→ Provided material:
______________________________

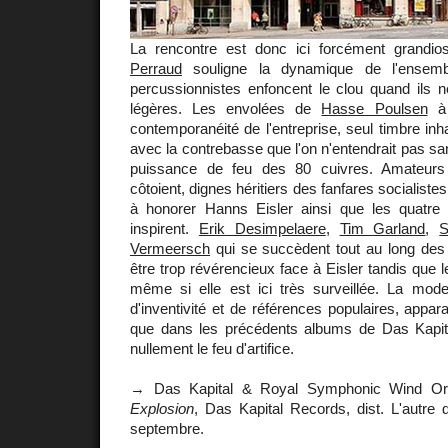
La rencontre est donc ici forcément grandio
Perraud
souligne la dynamique de l'ensemb
percussionnistes enfoncent le clou quand ils n
légères. Les envolées de
Hasse Poulsen
à 
contemporanéité de l'entreprise, seul timbre inh
avec la contrebasse que l'on n'entendrait pas sa
puissance de feu des 80 cuivres. Amateurs 
côtoient, dignes héritiers des fanfares socialiste
à honorer Hanns Eisler ainsi que les quatre
inspirent.
Erik Desimpelaere
,
Tim Garland
,
S
Vermeersch
qui se succèdent tout au long des 
être trop révérencieux face à Eisler tandis que l
même si elle est ici très surveillée. La moder
d'inventivité et de références populaires, appar
que dans les précédents albums de Das Kapita
nullement le feu d'artifice.
→ Das Kapital & Royal Symphonic Wind Orc
Explosion
, Das Kapital Records, dist. L'autre di
septembre.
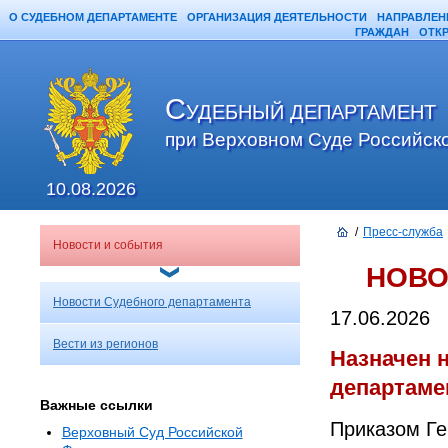
О СУДЕБНОМ ДЕПАРТАМЕНТЕ
ОРГАНИЗАЦИЯ ДЕЯТЕЛЬНОСТИ
НАПРАВЛЕН
ГРАЖДАН
ОТК
С
УДЕБНЫЙ ДЕПАРТАМЕНТ
при Верховном Суде Российск
10.08.2026
/
Пресс-служба
Новости и события
НОВО
Новости Судебного департамента
17.06.2026
Вести из регионов
Назначен 
департаме
Важные ссылки
Приказом Ге
Верховный Суд Российской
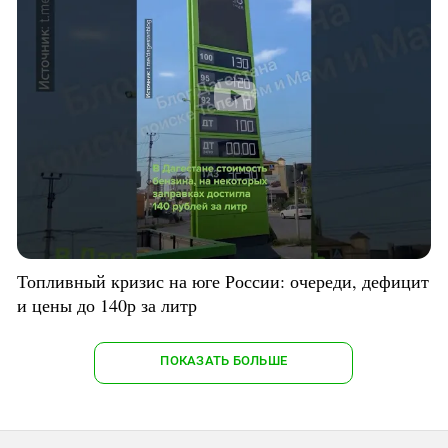
Топливный кризис на юге России: очереди, дефицит
и цены до 140р за литр
ПОКАЗАТЬ БОЛЬШЕ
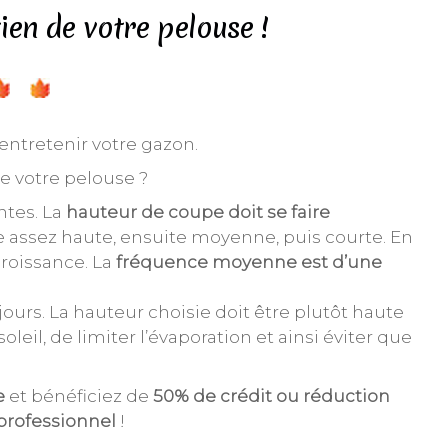
ien de votre pelouse !
entretenir votre gazon.
e votre pelouse ?
ntes. La
hauteur de coupe doit se faire
assez haute, ensuite moyenne, puis courte. En
croissance. La
fréquence moyenne est d’une
 jours. La hauteur choisie doit être plutôt haute
leil, de limiter l’évaporation et ainsi éviter que
e
et bénéficiez de
50% de crédit ou réduction
 professionnel
!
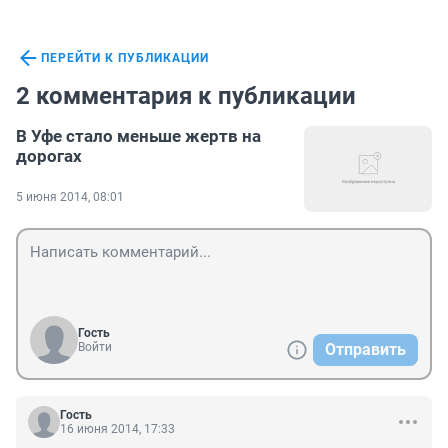
ПЕРЕЙТИ К ПУБЛИКАЦИИ
2 комментария к публикации
В Уфе стало меньше жертв на
дорогах
5 июня 2014, 08:01
Гость
Войти
Отправить
Гость
16 июня 2014, 17:33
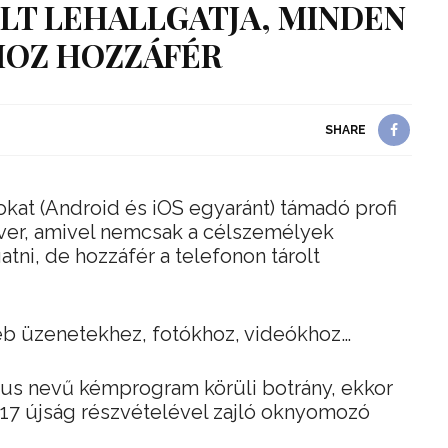
ILT LEHALLGATJA, MINDEN
OZ HOZZÁFÉR
SHARE
kat (Android és iOS egyaránt) támadó profi
ver, amivel nemcsak a célszemélyek
atni, de hozzáfér a telefonon tárolt
b üzenetekhez, fotókhoz, videókhoz…
sus nevű kémprogram körüli botrány, ekkor
 17 újság részvételével zajló oknyomozó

______________________________

→ Task instructions: Copy out every line from the data above that has "hauteur" in it.

→ Your solution:
hauteur de coupe doit se faire
 jours. La hauteur choisie doit être plutôt haute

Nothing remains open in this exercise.